KELS-LP
- Greeley, Colorado; United States;
- Broadcast area: Ft. Collins, Colorado
- Frequency: 104.7 MHz

Programming
- Format: Variety

Ownership
- Owner: Plymouth Gathering Inc.

History
- First air date: 2005

Technical information
- Licensing authority: FCC
- Facility ID: 131356
- ERP: 61 watts
- HAAT: 38.4 meters (126 ft)
- Transmitter coordinates: 40°23′5″N 104°44′11″W﻿ / ﻿40.38472°N 104.73639°W

Links
- Public license information: LMS
- Webcast: Listen Live Link 1 Listen Live Link 2
- Website: pirate1047.com

= KELS-LP =

Low-power radio station in Greeley, Colorado

KELS-LP (104.7 FM), also known as "The Pirate", is a low-power radio station licensed to Greeley, Colorado, United States. The station serves the Greeley - Ft. Collins area and is currently owned by Plymouth Gathering, Inc.

==History==
KELS-LP received its license to cover on May 2, 2005, from a construction permit originating in 2003. The station became known as "Pirate Radio". The station airs programming from the 1940s through the 1980s, but has a Variety format.

==Controversy==
In early 2011, the station aired a commentary regarding Martin Luther King Jr. that caused national controversy. The commentary was based on information provided by a listener regarding moral concerns with the civil rights leader. Though the commentary was reported to be generally factual and has been aired in previous years, the controversy developed because the station owner, Brett Reese was, at the time, a Greeley School Board member. Early in his school board tenure, Reese repeatedly declined to speak to the local newspaper, the Greeley Tribune, and instead offered an interview only if the reporter signed a contract agreeing to publish his comments verbatim and pay a $5,000 penalty if the comments were edited. The newspaper publicly declined the offer. In May 2011 Reese was publicly censured by the school board for being intoxicated at a board meeting and for allegedly inappropriately touching a teacher. He began carrying a weapon, as he was receiving death threats. A judge issued a permanent restraining order against Reese and permanently revoked his concealed weapon permit after a rival radio station owner alleged Reese threatened a "shootout" over advertisers. Reese claimed his remarks were misinterpreted. Reese resigned from the school board in February 2012.

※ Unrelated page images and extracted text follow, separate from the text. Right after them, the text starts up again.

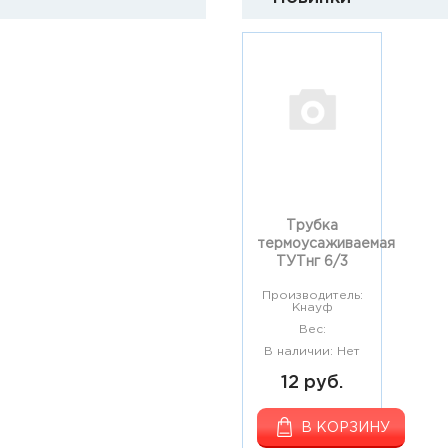
Трубка
термоусаживаемая
ТУТнг 6/3
Производитель:
Кнауф
Вес:
В наличии: Нет
12 руб.
В КОРЗИНУ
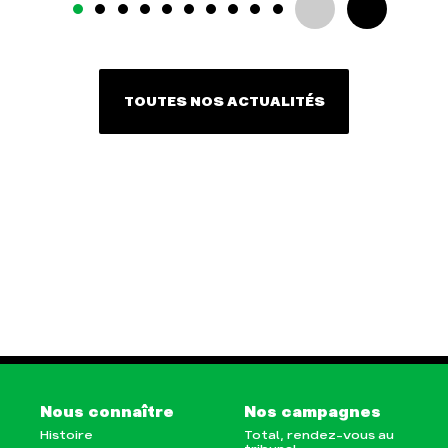
TOUTES NOS ACTUALITÉS
Nous connaître
Nos campagnes
Histoire
Total, rendez-vous au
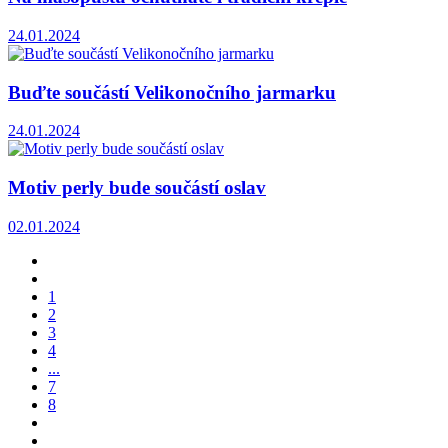
24.01.2024
Buďte součástí Velikonočního jarmarku
24.01.2024
Motiv perly bude součástí oslav
02.01.2024
1
2
3
4
...
7
8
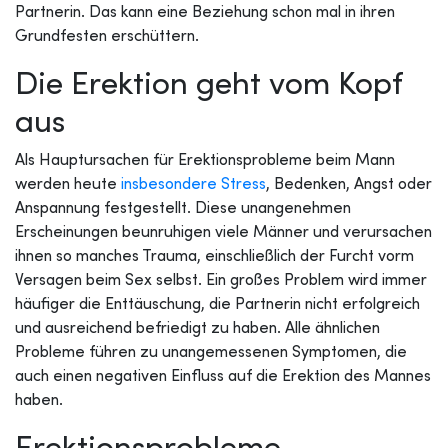
Partnerin. Das kann eine Beziehung schon mal in ihren
Grundfesten erschüttern.
Die Erektion geht vom Kopf
aus
Als Hauptursachen für Erektionsprobleme beim Mann
werden heute
insbesondere Stress
, Bedenken, Angst oder
Anspannung festgestellt. Diese unangenehmen
Erscheinungen beunruhigen viele Männer und verursachen
ihnen so manches Trauma, einschließlich der Furcht vorm
Versagen beim Sex selbst. Ein großes Problem wird immer
häufiger die Enttäuschung, die Partnerin nicht erfolgreich
und ausreichend befriedigt zu haben. Alle ähnlichen
Probleme führen zu unangemessenen Symptomen, die
auch einen negativen Einfluss auf die Erektion des Mannes
haben.
Erektionsprobleme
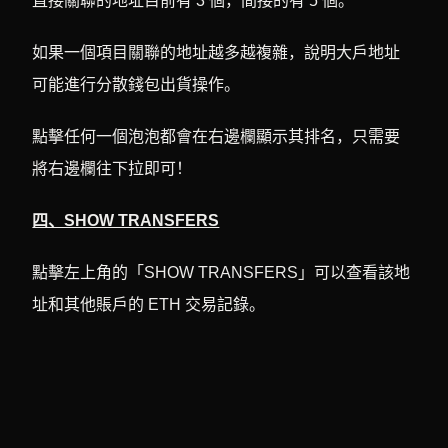
直接關聯的地址目前有 3 個，間接的有 5 個。
如果一個項目關聯的地址越多越複雜，說明大戶地址
可能進行分散錢包出貨操作。
點擊任何一個泡泡都會在右邊欄顯示其排名，只需要
將右邊欄往下拉即可！
四、SHOW TRANSFERS
點擊左上角的「SHOW TRANSFERS」可以查看該地
址和其他賬戶的 ETH 交易記錄。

Reese has repeatedly denied any racial intent and has voiced his support of the civil rights movement. Reese says that his intent is that the truth should be known regarding those that are held up as role models.

==Fine for running commercials==
The station's operator, Plymouth Gathering, was fined $15,000 by the FCC in 2023 after losing an appeal regarding the unauthorized airing of over 1,600 commercial advertisements in 2018, which is prohibited for the station's noncommercial educational license.